■ **Task input**
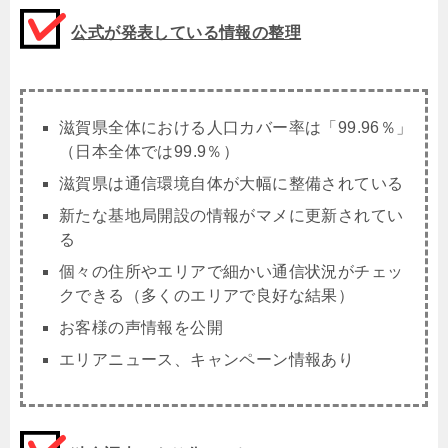
公式が発表している情報の整理
滋賀県全体における人口カバー率は「99.96％」
（日本全体では99.9％）
滋賀県は通信環境自体が大幅に整備されている
新たな基地局開設の情報がマメに更新されてい
る
個々の住所やエリアで細かい通信状況がチェッ
クできる（多くのエリアで良好な結果）
お客様の声情報を公開
エリアニュース、キャンペーン情報あり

■ **Problem details**
The whole listing should be transcribed exactly, though its pictures must be left out.

■ **Result below**
公式が発表している情報の整理
滋賀県全体における人口カバー率は「99.96％」
（日本全体では99.9％）
滋賀県は通信環境自体が大幅に整備されている
新たな基地局開設の情報がマメに更新されてい
る
個々の住所やエリアで細かい通信状況がチェッ
クできる（多くのエリアで良好な結果）
お客様の声情報を公開
エリアニュース、キャンペーン情報あり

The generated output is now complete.